The Graduate


Did anybody read the Charles Webb ‘61 article from two days ago? If so, how could you resist commenting on this part.

Although - to his considerable regret - Webb was never seduced by an older woman, Benjamin in The Graduate was pretty much a self-portrait: same background, same gaucheness, same disillusion with parental values.

Over the decades, Webb has become used to hearing people speculate - often authoritatively - about whom Mrs Robinson was based on.

In fact, she had a pretty hazy genesis. Although Webb’s own mother-in-law might seem the obvious candidate, she couldn’t stand him, regarding him as a quite unsuitable partner for her daughter.

However, there was one occasion when he passed the open door of her bathroom and saw her naked, stepping out of the shower. Webb insists that he wasn’t in the least aroused, but suspects the incident may have flicked a switch somewhere inside him.

Her name, meanwhile, came from a classmate in college whom Webb hardly knew. In adulthood, he met up with the classmate again, and learnt that the boy’s mother had been going around for years proudly claiming - with some justification - to be the real Mrs Robinson.

Mrs. Robinson was an Eph Mom! (I do not think that she is the commentator who goes by “ephmom” in these parts.) Perfect. And the “self-portrait” description means we can conclude that Benjamin Braddock (the Dustin Hoffman character) attended Williams. Too bad we could never confirm that he wears a Williams tie in the opening montage.

An update on Charles Webb ‘61, author of The Graduate. (Hat tip Newmark’s Door.)

It has taken Charles Webb 40 years to write a sequel to ‘The Graduate’. He made no money from the film, has sunk into the deepest poverty and now lives in a hotel in Eastbourne. ‘I wouldn’t have had it any other way,’ he tells John Preston

Sometime in the mid-1970s, several years after he wrote The Graduate and gave away all his possessions, Charles Webb was working as a clerk in a branch of Kmart.

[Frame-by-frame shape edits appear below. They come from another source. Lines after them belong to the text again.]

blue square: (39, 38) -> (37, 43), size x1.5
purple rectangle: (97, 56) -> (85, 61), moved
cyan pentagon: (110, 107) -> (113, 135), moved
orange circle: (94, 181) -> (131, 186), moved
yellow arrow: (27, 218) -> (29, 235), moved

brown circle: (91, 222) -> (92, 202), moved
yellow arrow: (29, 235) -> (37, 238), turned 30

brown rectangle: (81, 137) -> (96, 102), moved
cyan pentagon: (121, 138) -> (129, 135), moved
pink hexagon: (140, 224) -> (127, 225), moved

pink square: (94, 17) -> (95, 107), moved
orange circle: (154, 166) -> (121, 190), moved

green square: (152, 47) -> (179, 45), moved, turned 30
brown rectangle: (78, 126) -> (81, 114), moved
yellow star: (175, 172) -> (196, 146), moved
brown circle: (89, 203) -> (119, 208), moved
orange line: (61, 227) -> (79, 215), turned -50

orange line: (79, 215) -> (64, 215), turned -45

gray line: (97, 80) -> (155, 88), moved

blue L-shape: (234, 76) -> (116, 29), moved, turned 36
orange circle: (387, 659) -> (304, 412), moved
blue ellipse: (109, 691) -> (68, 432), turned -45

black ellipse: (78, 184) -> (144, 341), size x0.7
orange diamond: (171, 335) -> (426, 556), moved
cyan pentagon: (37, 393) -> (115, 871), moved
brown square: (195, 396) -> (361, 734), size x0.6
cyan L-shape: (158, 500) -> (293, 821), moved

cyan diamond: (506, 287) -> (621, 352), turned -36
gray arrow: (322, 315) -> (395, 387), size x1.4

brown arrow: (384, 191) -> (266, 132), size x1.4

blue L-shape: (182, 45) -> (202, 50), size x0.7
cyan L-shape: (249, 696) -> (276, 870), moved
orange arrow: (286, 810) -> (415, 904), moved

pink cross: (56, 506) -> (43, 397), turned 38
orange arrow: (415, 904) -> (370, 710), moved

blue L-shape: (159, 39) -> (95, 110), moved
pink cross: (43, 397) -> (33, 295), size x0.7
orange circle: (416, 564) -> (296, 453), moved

One day he noticed that there was a new product on the shelves, designed to help children become potty-trained.

It was called The Graduate.

‘I think that’s when I realised this thing was never going to waft away into the distance.

“Although the film wasn’t my hit, my whole life has been measured by it.

“I’ve no idea how life would have turned out had it not been for this phenomenon, but everything would have been very different. That’s for sure.’

Read the whole thing.

Is this claim from Wikipedia correct?

Benjamin Braddock, the main character of the The Graduate, is widely believed to have attended Williams College. In the opening sequence of the movie, Dustin Hoffman playing Benjamin Braddock, is wearing a Williams College tie.

Most agree that Braddock attended Williams. The author of the book on which the movie was based was Charles Webb ‘61. The book begins “Benjamin Braddock graduated from a small Eastern college on a day in June.” The number of small Eastern colleges with June graduations is not large.

But is Hoffman wearing a Williams tie in the movie? I don’t remember that. If so, we need a picture! Or, better, a video. Please help us, loyal readers.

Geoff Hutchinson ‘99 notes that:

In the 1967 movie, The Graduate, Dustin Hoffman receives the one-word advice “Plastics.” If Hollywood were to remake the movie right now, chances are that one word would be the hot buzzword “Nano” as in “nanotechnology” or “nanoscience.”

All good Ephs know that Charles Webb ‘61 is the author of the book that the movie was based on. We also like to believe that Dustin Hoffman’s character went to Williams, although that is never stated (nor contradicted) in the movie.

Yet, for me, the 2005 version of “plastics” is definitely “statistics.” Learn statistics, young Ephs. Doing so will serve you well in more careers than any other single topic taught at Williams today.